You can change your inner query to look for other rows with the same last_receipt
value but a different ID (assuming ID is unique); if another row exists then that is equivalent to your count returning greater than one. But you can't simply test two CLOB values for equality, you need to use dbms_lob.compare
:
select ID
from your_table t1
where exists (
select null from your_table t2
where dbms_lob.compare(t2.LATEST_RECEIPT, t1.LATEST_RECEIPT) = 0
and t2.ID != t1.ID
);
Applying the row number filter is tricker, as you also can't use a CLOB in the analytic partition by
clause.
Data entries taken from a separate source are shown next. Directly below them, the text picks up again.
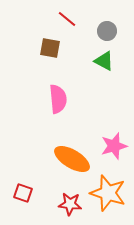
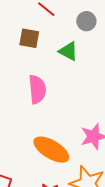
green triangle: (104, 61) -> (68, 51), moved

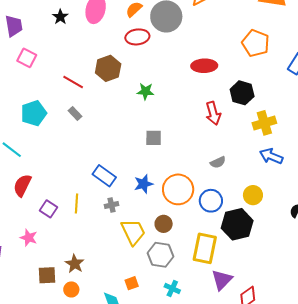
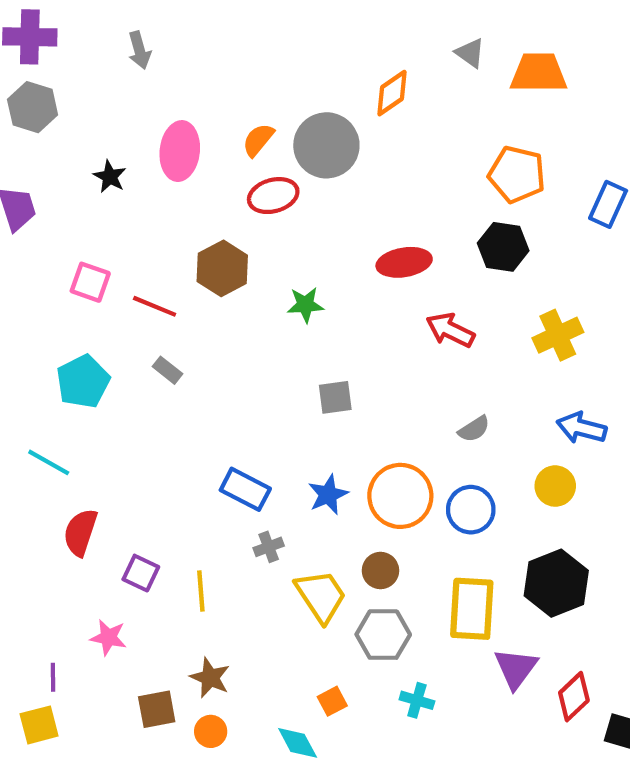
pink square: (27, 58) -> (90, 282), moved
red ellipse: (204, 66) -> (404, 262), moved
black hexagon: (242, 93) -> (503, 247), moved
red arrow: (213, 113) -> (450, 330), turned 140
blue arrow: (271, 156) -> (581, 428), moved
yellow line: (76, 203) -> (201, 591), moved
black hexagon: (237, 224) -> (556, 583), moved

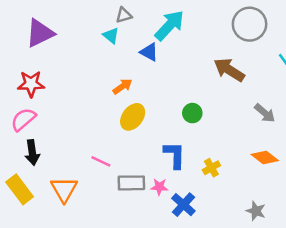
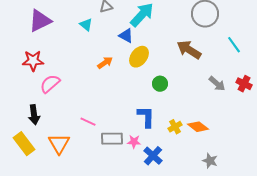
cyan triangle: (111, 36) -> (86, 25), moved
yellow ellipse: (133, 117) -> (139, 57), moved
pink semicircle: (23, 119) -> (50, 84), moved
orange diamond: (265, 158) -> (198, 127), moved

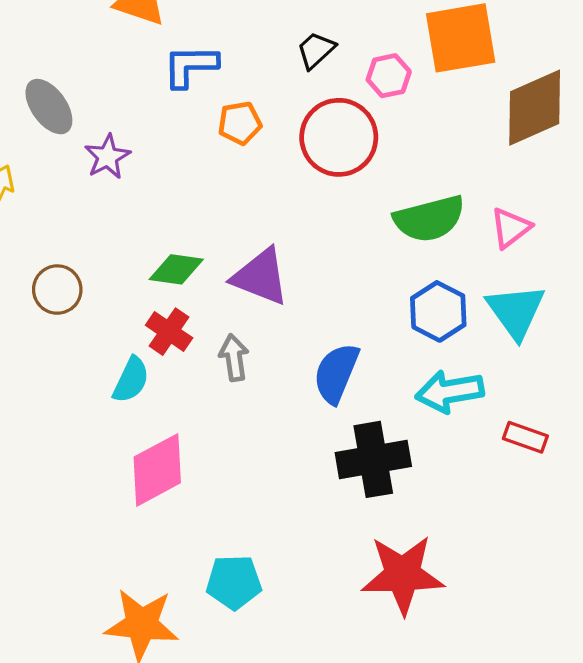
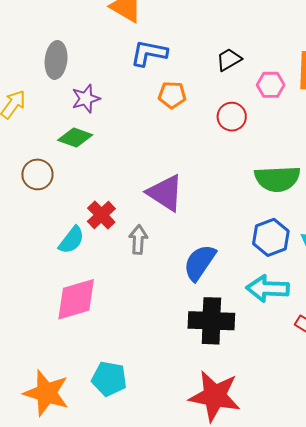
gray ellipse: (49, 107) -> (56, 60), turned 30
red circle: (339, 137) -> (232, 117), size x0.6
green diamond: (176, 269) -> (75, 137), moved

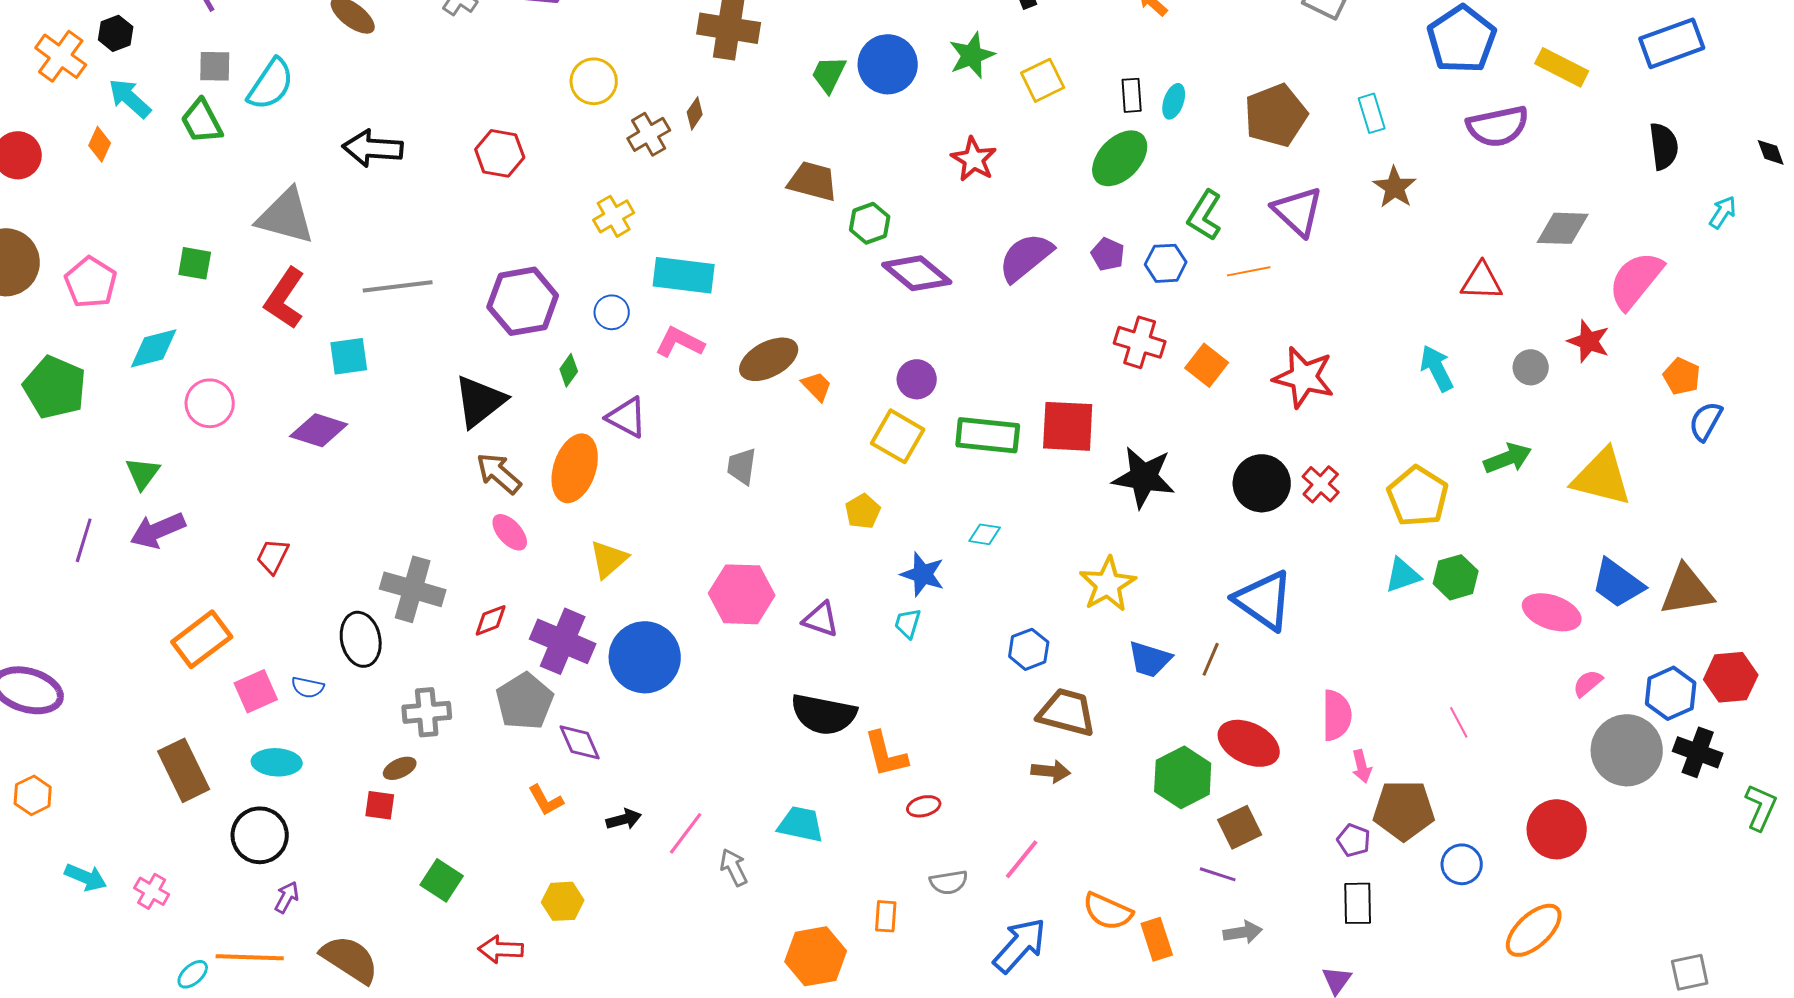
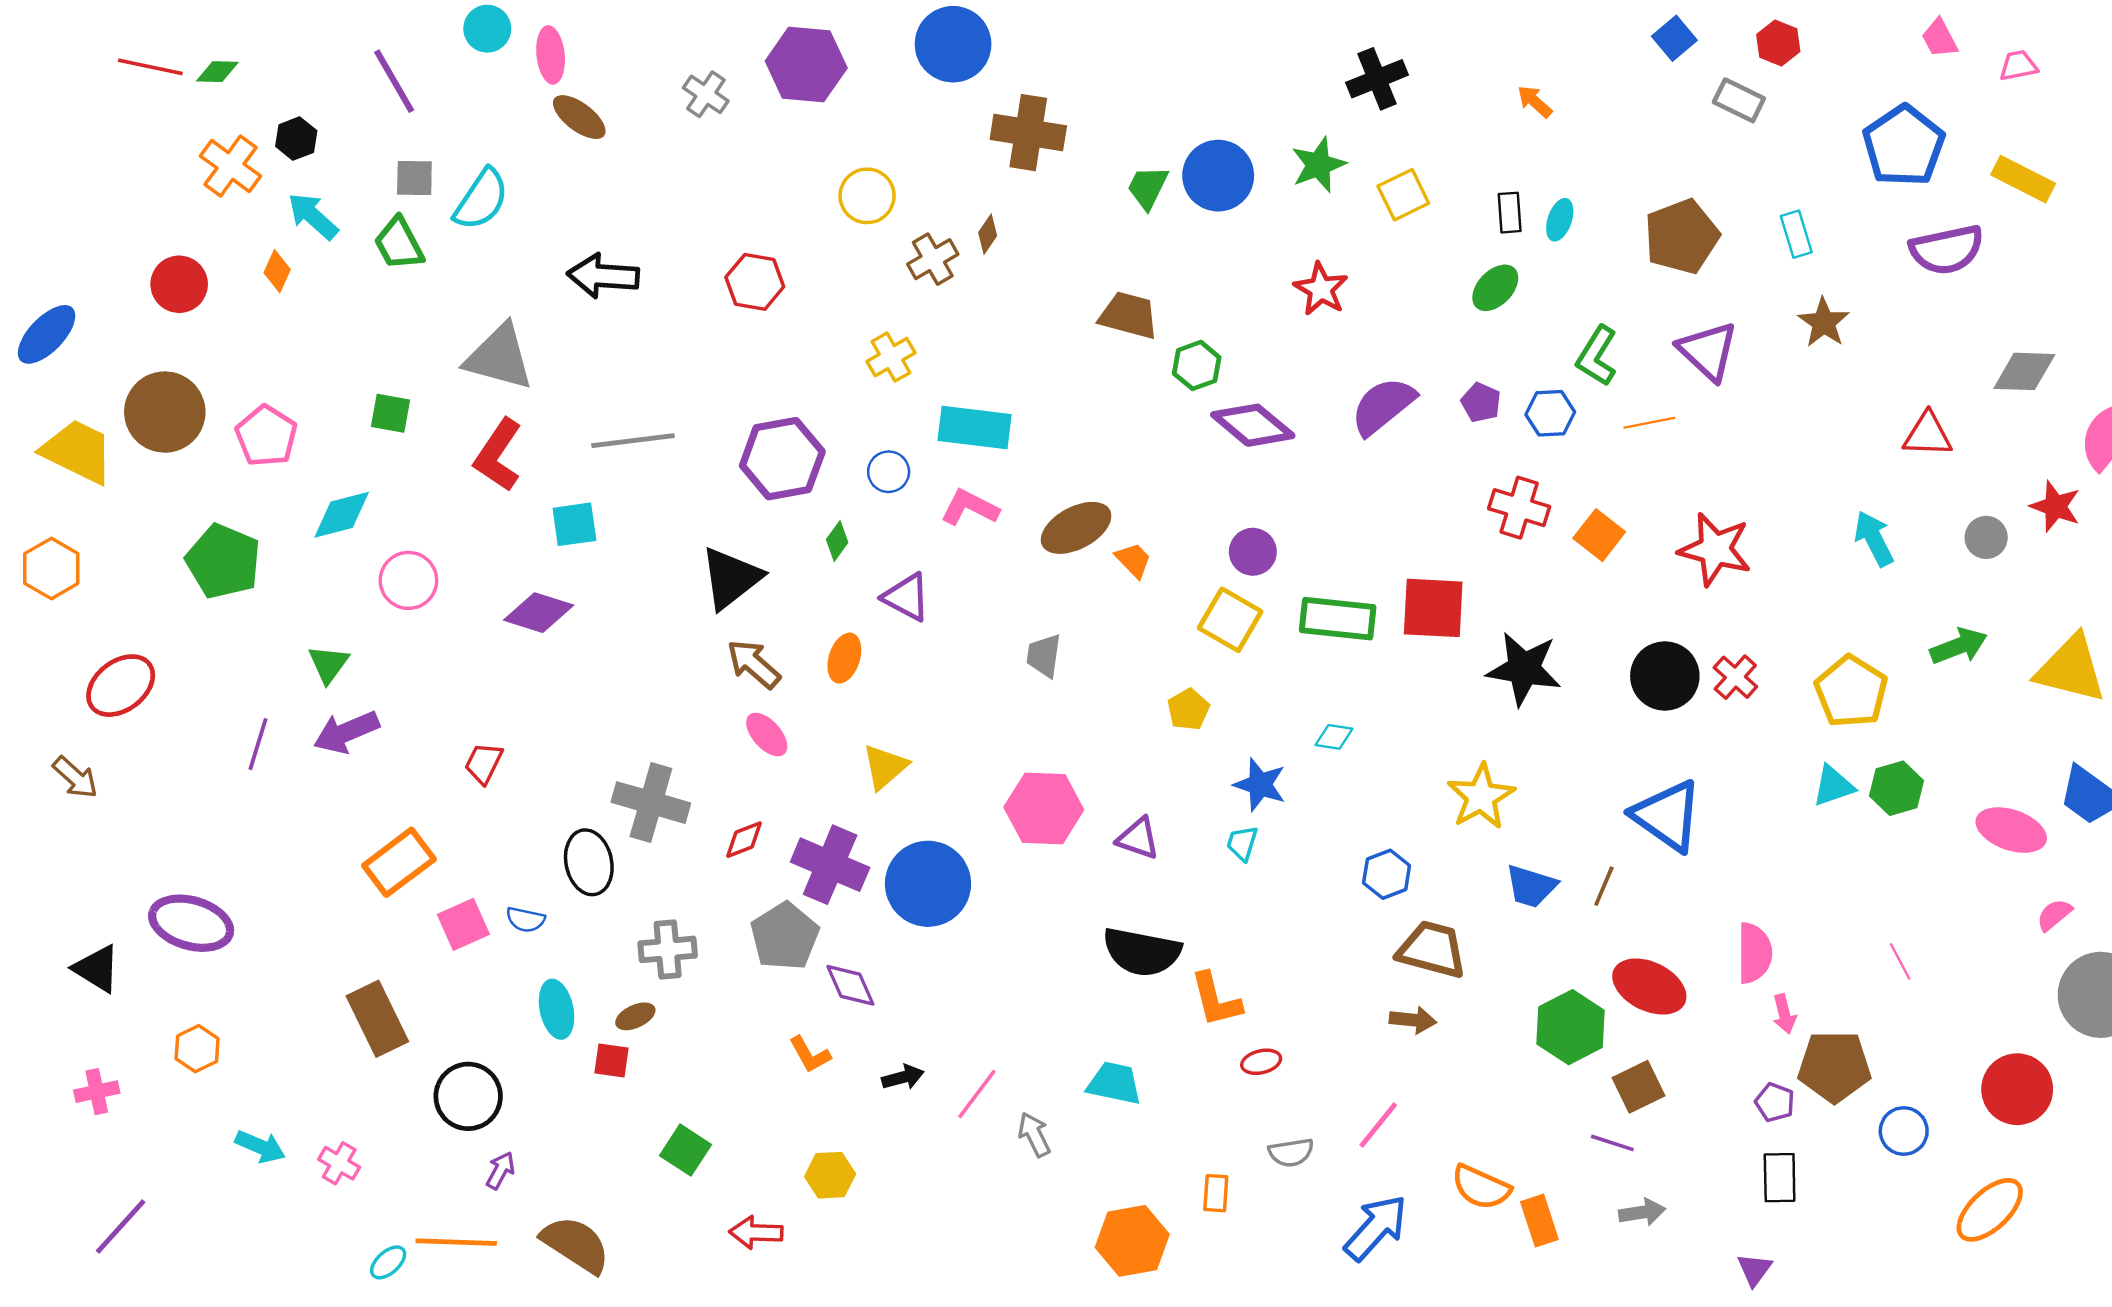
green ellipse: (1120, 158) -> (1495, 288), size x0.7
orange ellipse: (575, 468) -> (844, 658), size x0.6
cyan ellipse: (277, 762) -> (557, 1009), moved, turned 75

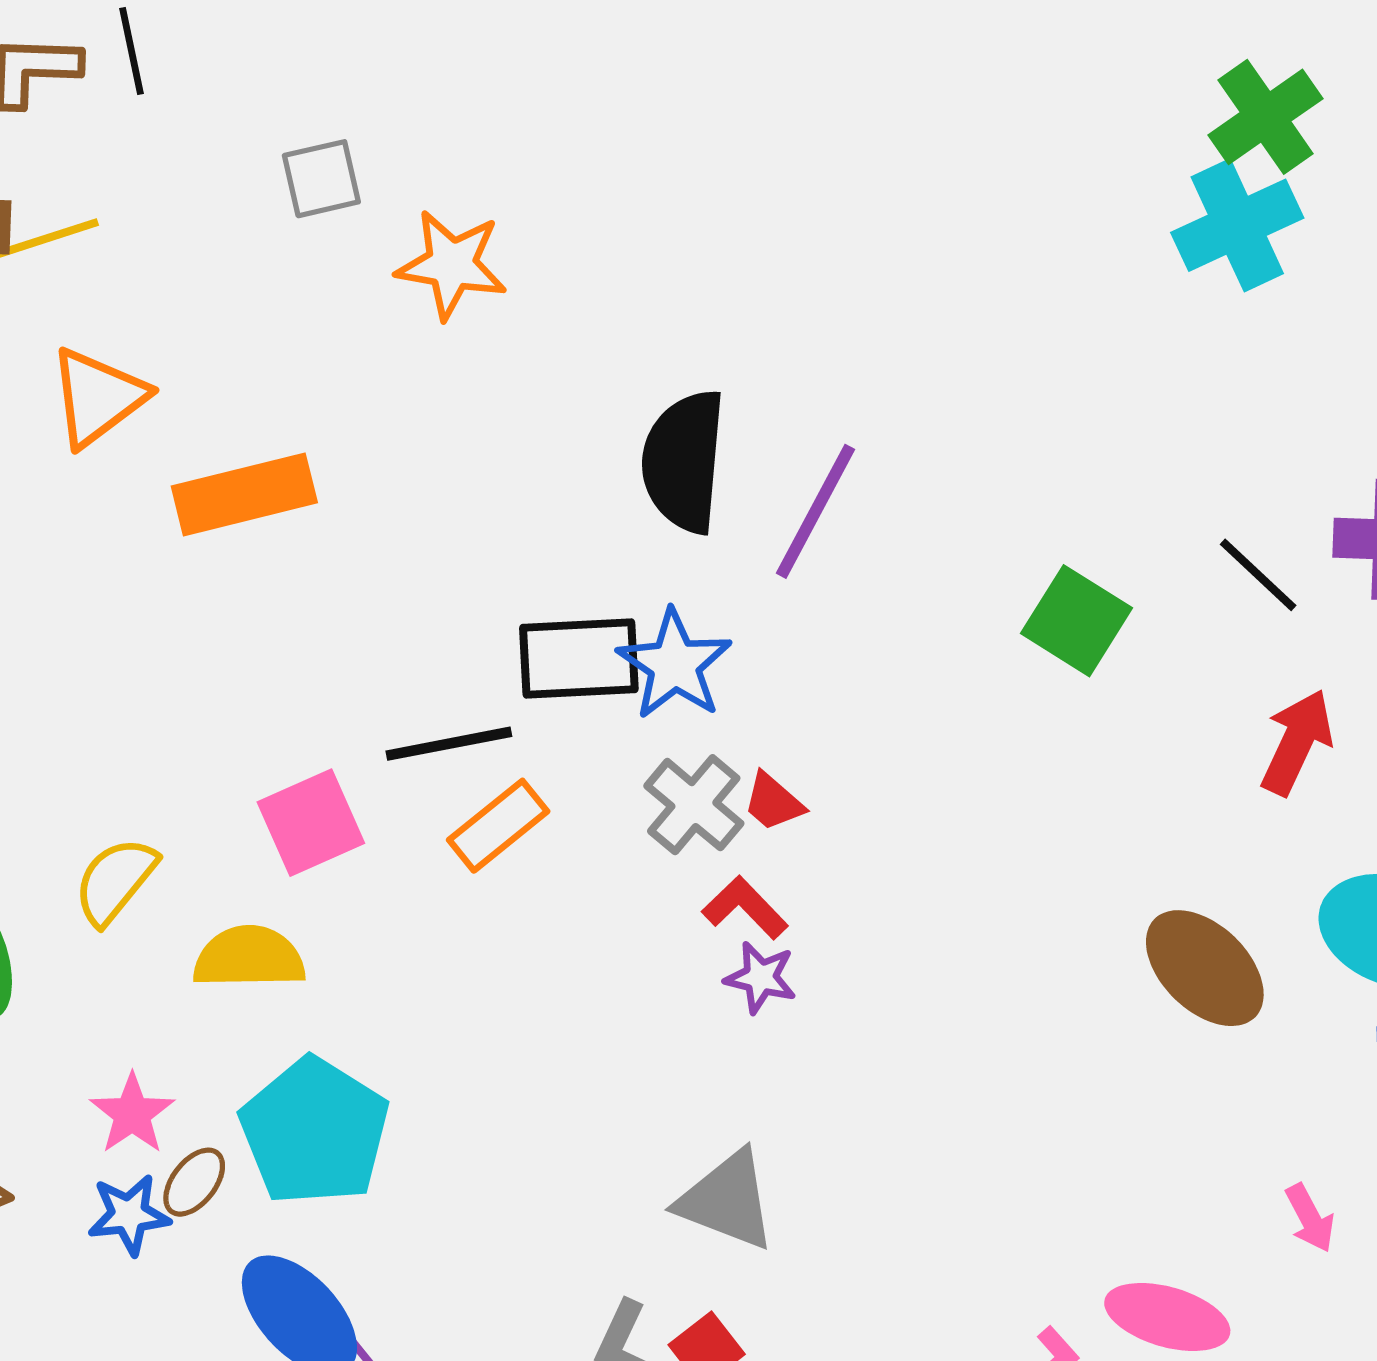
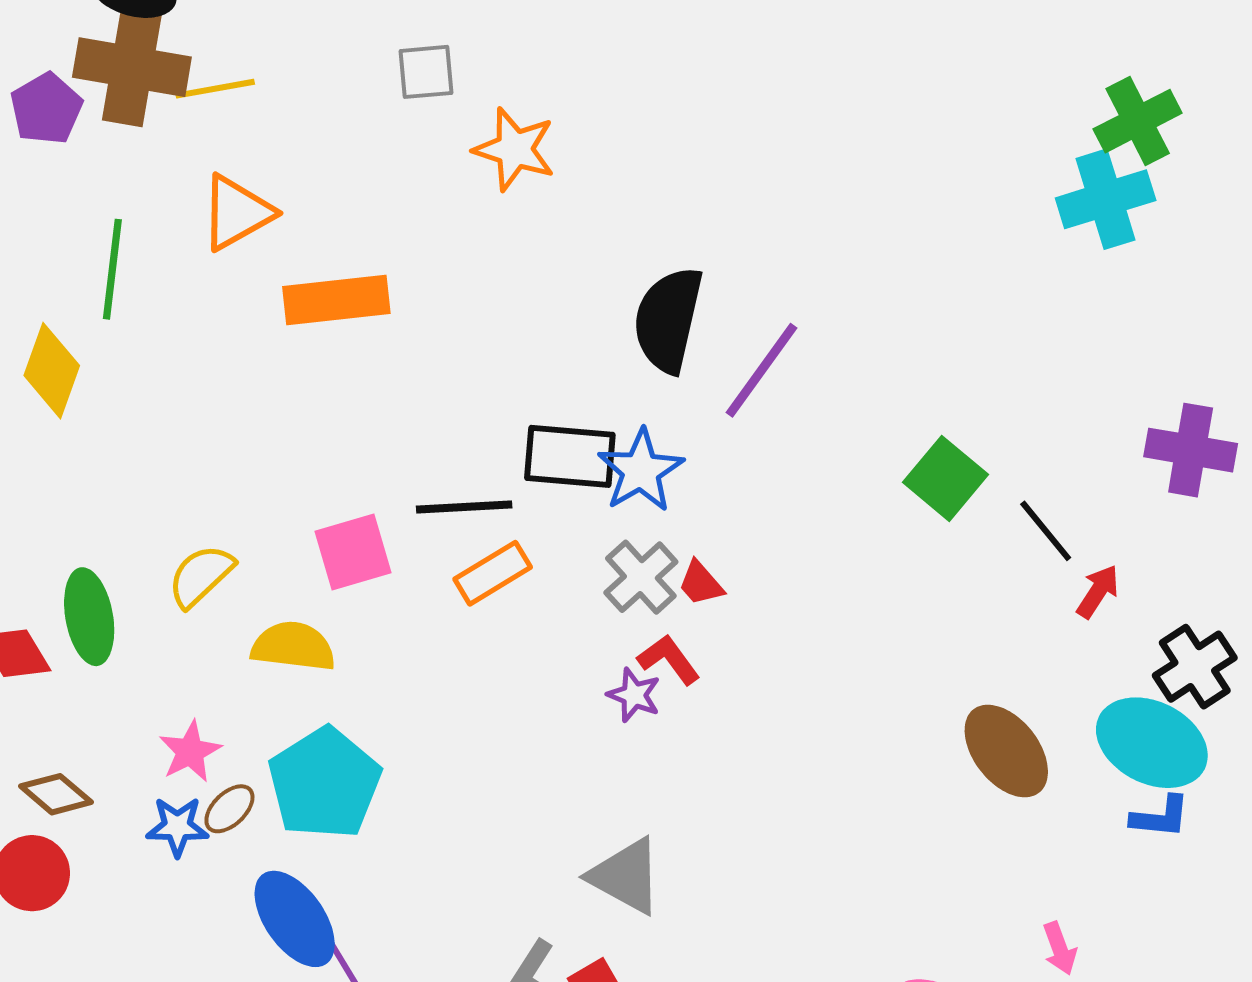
black line: (1258, 575) -> (1046, 531), moved
red arrow: (1297, 742) -> (1098, 591), size x0.7
purple star: (761, 978) -> (634, 695), moved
As André Schild suggested, you can use a hash; here passing the integer value 3, which is the equivalent of dbms_crypto.hash_sh1
(though in theory that could change in a future release!):
select id from (
select ID, ROW_NUMBER() over (partition by dbms_crypto.hash(LATEST_RECEIPT, 3)
order by ID) rownumber
from your_table t1
where exists (
select null from your_table t2
where dbms_lob.compare(t2.LATEST_RECEIPT, t1.LATEST_RECEIPT) = 0
and t2.ID != t1.ID
)
)
where rownumber > 1;
It is of course possible to get a hash collision, and if that happened - you had two latest_receipt
values which both appeared more than once and both hashed to the same value - then you could get too many rows back. That seems pretty unlikely, but it's something to consider.
So rather than ordering you can only look for rows which have the same lastest_receipt
and a lower ID:
select ID
from your_table t1
where exists (
select null from your_table t2
where dbms_lob.compare(t2.LATEST_RECEIPT, t1.LATEST_RECEIPT) = 0
and t2.ID < t1.ID
);
Again that assumes ID is unique. If it isn't then you could still use rowid
instead, but you would have less control over which rows were found - the lowest rowid
isn't necessarily the lowest ID. Presumably you're using this to dine rows to delete. If you actually don't mind which row you keep and which you delete then you could still do:
and t2.ROWID < t1.ROWID
But since you are currently ordering that probably isn't acceptable, and hashing might be preferable, despite the small risk.
GROUP BY
and other agregate functions. I think you will have to convert it back into aVARCHAR(much-longer)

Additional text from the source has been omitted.